Service Disruption in Event Processing (false positive)
Incident Report for SAP LeanIX
Postmortem

Summary

On Wednesday, June 5th, from 7:30 UTC to 8:20 UTC, our health-check showed a downtime. But all systems were operational and no customer data was affected.

What happened?

  • [2024-06-05 07:25 UTC]: We released a broken background job which triggered our too sensitive alerting system, which showed a general downtime on monitoring.leanix.net.
  • [2024-06-05 08:25 UTC]: The fix has been rolled out, and the alert got resolved.

There was no outage of our systems, everything was working as expected. Only five workspaces, which had the new background job activated, might have delayed event processing for Fact Sheet changes. No data has been lost.

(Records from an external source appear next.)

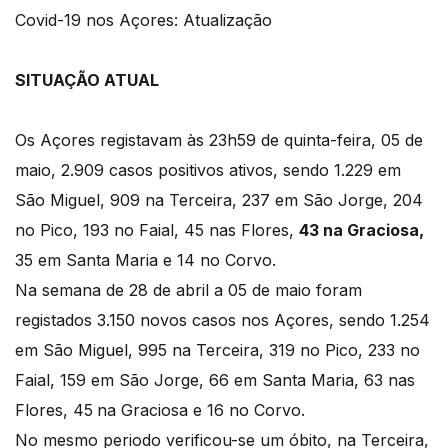
Covid-19 nos Açores: Atualização
SITUAÇÃO ATUAL
Os Açores registavam às 23h59 de quinta-feira, 05 de
maio, 2.909 casos positivos ativos, sendo 1.229 em
São Miguel, 909 na Terceira, 237 em São Jorge, 204
no Pico, 193 no Faial, 45 nas Flores,
43 na Graciosa,
35 em Santa Maria e 14 no Corvo.
Na semana de 28 de abril a 05 de maio foram
registados 3.150 novos casos nos Açores, sendo 1.254
em São Miguel, 995 na Terceira, 319 no Pico, 233 no
Faial, 159 em São Jorge, 66 em Santa Maria, 63 nas
Flores, 45
na Graciosa e 16 no Corvo.
No mesmo periodo verificou-se um óbito, na Terceira,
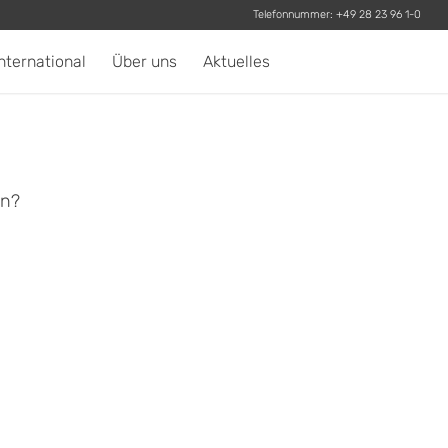
Telefonnummer:
+49 28 23 96 1-0
nternational
Über uns
Aktuelles
en?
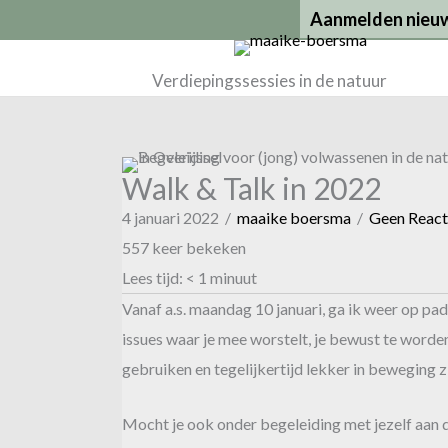
Ga
Aanmelden nieuw
naar
de
Verdiepingssessies in de natuur
inhoud
Walk & Talk in 2022
4 januari 2022
/
maaike boersma
/
Geen React
557 keer bekeken
Lees tijd:
< 1
minuut
Vanaf a.s. maandag 10 januari, ga ik weer op pa
issues waar je mee worstelt, je bewust te worden v
gebruiken en tegelijkertijd lekker in beweging z
Mocht je ook onder begeleiding met jezelf aan 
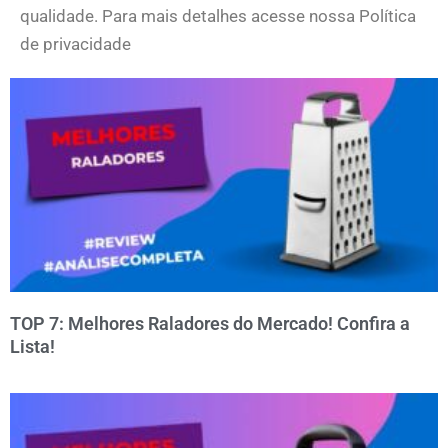
qualidade. Para mais detalhes acesse nossa Política
de privacidade
TOP 7: Melhores Raladores do Mercado! Confira a
Lista!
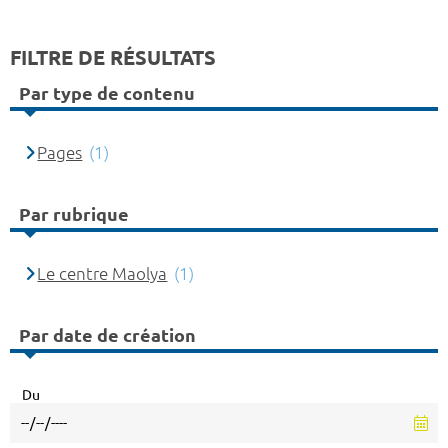
FILTRE DE RÉSULTATS
Par type de contenu
Pages
(1)
Par rubrique
Le centre Maolya
(1)
Par date de création
Du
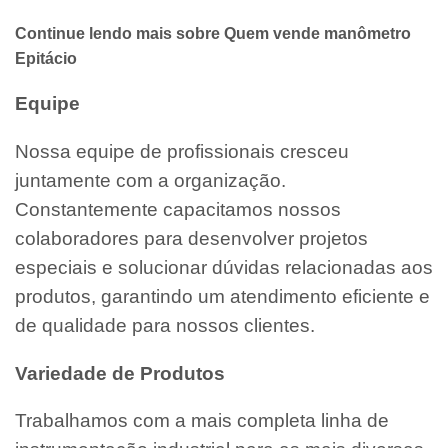
Continue lendo mais sobre Quem vende manômetro
Epitácio
Equipe
Nossa equipe de profissionais cresceu
juntamente com a organização.
Constantemente capacitamos nossos
colaboradores para desenvolver projetos
especiais e solucionar dúvidas relacionadas aos
produtos, garantindo um atendimento eficiente e
de qualidade para nossos clientes.
Variedade de Produtos
Trabalhamos com a mais completa linha de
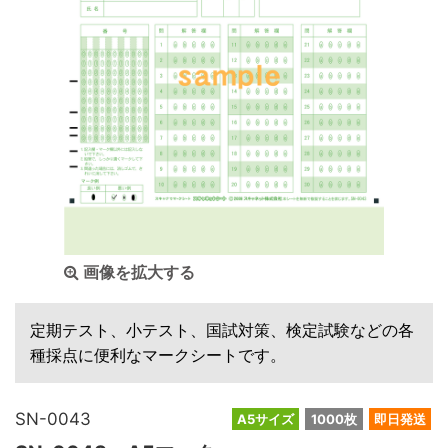
画像を拡大する
定期テスト、小テスト、国試対策、検定試験などの各
種採点に便利なマークシートです。
SN-0043
A5サイズ
1000枚
即日発送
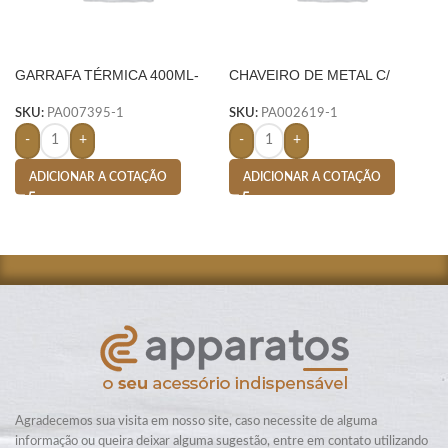
GARRAFA TÉRMICA 400ML-
CHAVEIRO DE METAL C/
PRETO
COURO – PRETO
SKU:
PA007395-1
SKU:
PA002619-1
-
+
-
+
ADICIONAR A COTAÇÃO
ADICIONAR A COTAÇÃO
Agradecemos sua visita em nosso site, caso necessite de alguma
informação ou queira deixar alguma sugestão, entre em contato utilizando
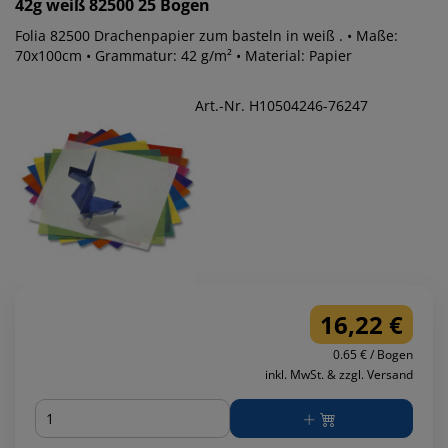
42g weiß 82500 25 Bogen
Folia 82500 Drachenpapier zum basteln in weiß . • Maße:
70x100cm • Grammatur: 42 g/m² • Material: Papier
Art.-Nr. H10504246-76247
16,22 €
0.65 € / Bogen
inkl. MwSt. & zzgl. Versand
Menge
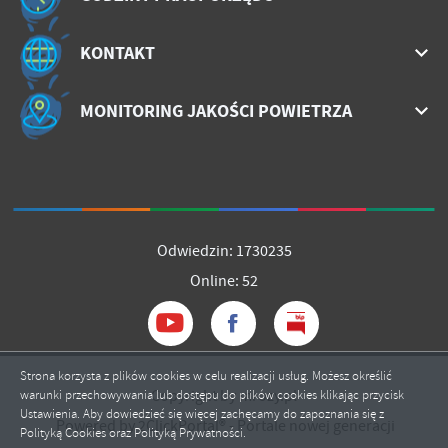
KONTAKT
MONITORING JAKOŚCI POWIETRZA
Odwiedzin: 1730235
Online: 52
Strona korzysta z plików cookies w celu realizacji usług. Możesz określić
Copyright by mrozy.pl
warunki przechowywania lub dostępu do plików cookies klikając przycisk
Ustawienia. Aby dowiedzieć się więcej zachęcamy do zapoznania się z
Powered by
2ClickPortal®
- Portale nowej generacji
Polityką Cookies oraz Polityką Prywatności.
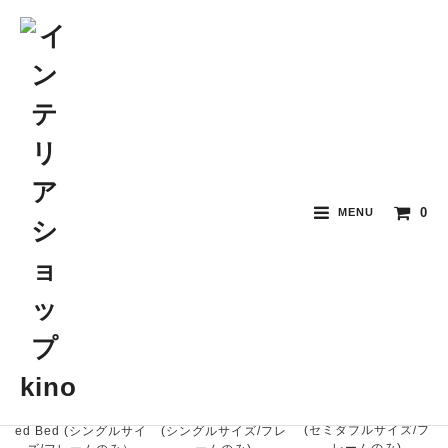
ベッド
0
MENU
おすすめ順
価格順
新着順
Shabby French Bed
Velvet Diamond Tuft
Shabby French Bed
(セミダブルサイズ/フ
ed Bed (シングルサイ
(シングルサイズ/フレ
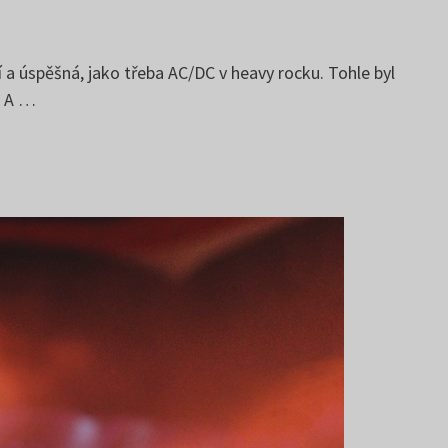
a úspěšná, jako třeba AC/DC v heavy rocku. Tohle byl
. A …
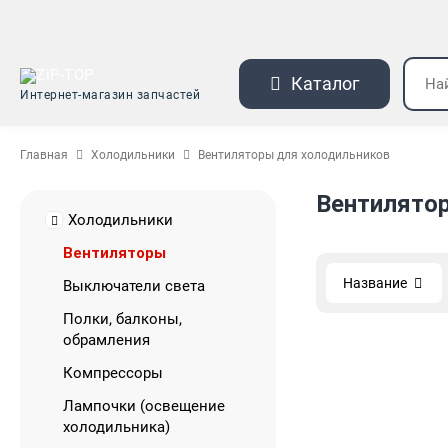
Каталог
Интернет-магазин запчастей
Главная
Холодильники
Вентиляторы для холодильников
Вентилято
Холодильники
Вентиляторы
Название
Выключатели света
Полки, балконы,
обрамления
Компрессоры
Лампочки (освещение
холодильника)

Mitigation: What did we do about it?

We released a new version of the affected service without the broken background job.

Follow-ups: How will we improve?

We adjusted the monitoring system to not show a general downtime, but rely on the monitoring and alerting for our background jobs.

We continuously invest into improvements of our mean time to recovery, to resolve such situations even faster in the future.

Posted Jun 06, 2024 - 12:27 UTC

Resolved
This incident has been resolved.
Posted Jun 05, 2024 - 07:30 UTC